Common Myths About Body Fat
Common Myths About Body Fat : ‘Body Fat’ makes us think of something soft, bouncy and extremely pinchable. Disapproval and negativity is our general approach towards it. Something we’re happy to lose. The attitude is understandable given that most of our knowledge isn’t based on facts but are conjectures. Time calls for busting some straightaway. Here are some body fat myth that you may have been thought into believing are true.
Common Myths About Body Fat
1. Body fat is a passive store of energy.
Long-standing belief is that ’Body fat is a passive source, it doesn’t do much otherwise’. In fact, there couldn’t be anything more false. We owe the synthesis and functioning of several important hormones to this passive source. Hormones that control energy intake, increase sensitivity to Insulin, generate sex hormones, and assist in coagulation of blood. Think of times you were beating the chill without external assistance or came across unharmed even after someone landed a punch on your midsection.That was this passive reserve protecting you. It adds padding to the soles of your feet, store excess glucose efficiently. Dormant pre-adipocytes even assist your body’s immune system. This dark horse does more than it has been credited for.
2. During workouts, fat cells are lost which is why you look lean afterwards.
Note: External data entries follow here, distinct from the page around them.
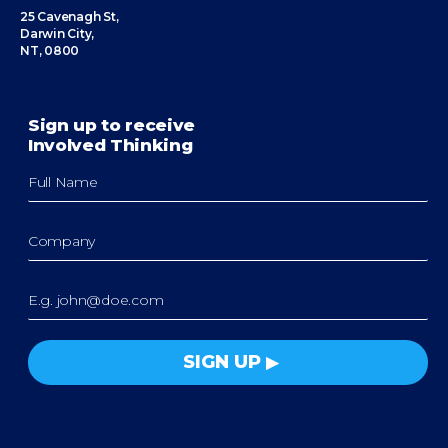
25 Cavenagh St,
Darwin City,
NT, 0800
Sign up to receive
Involved Thinking
SIGN UP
It is natural for fat cells to degenerate and be regenerated in due course.But that isn’t what happens when we ‘burn’ fat. It isn’t feasible either to assume that they disappear or simply ‘pop’(though most of us may still think so). Excess glucose is stored as triglycerides. In case of an energy deficit(calorie expenditure greater than calorie intake), they are released into blood. Expelled of its contents, body fat cells shrink. Much like an inflated balloon losing air, they deflate from this loss. Overall, losing fat makes one appear leaner. Not for the loss of the cell itself but the loss of triglycerides from it. Another body fat myth busted.
Common Myths About Body Fat
3. Working out helps convert fat into muscle.
Our body stores fat mainly subcutaneously, but also between muscles. Muscle and adipose tissue lie in close proximity. But we cannot say that they are interchangeable. They are essentially different types of tissues. Working out, can make us feel the presence of our muscles more prominently. It can lead us to think we’ve succeeded in changing our out-of-shape flab into well-toned muscles, especially during intense workouts. What happens is that fats are burnt away and underlying muscles through tears and subsequent regeneration gain mass. Fat cells shrink and musculature develops. Hence, fat is no more changeable into muscle than muscle into fat.
4. The number of fat cells of an adult does not change.
Common misconception for body fat myth, our fat cells count under special conditions can change even after puberty. By the time we reach early adulthood this count would’ve undergone most changes. So it may make sense for us to stop worrying about changes once we’re past that stage. Not possible to grow any fatter after a certain age, what a relief that would be. But fat cells are sly. They can grow by two processes, namely,‘hypertrophy’ and ‘hyperplasia’. The latter alludes to increase in number of cells. Following hypertrophy(increase in cell size), pre-adipocytes are initiated to change their state of dormancy to mature into new adipocytes. Fat cells gain new company. Extremes could be loss of control over energy intake and uncontrolled obesity.
Common Myths About Body Fat
5. Fats are sources of pure energy or heat.
Fats or triglycerides are essentially composed of matter, bound by the laws of matter. And matter can neither be created nor destroyed. How is it then, that they can be dissipated simply as heat? Where do all the molecules that they are made up of then go? Even the most efficient sources of energy releases products besides heat. Burning fat involves breaking chemical bonds that require oxygen. Carbon dioxide and water is released such that mass of matter consumed(Fat + O2) and released(CO2 + H2O) tally. Approximately 80% of matter consumed is released as carbon dioxide that is exhaled by us and the remaining as water is removed through body fluids such as sweat etc.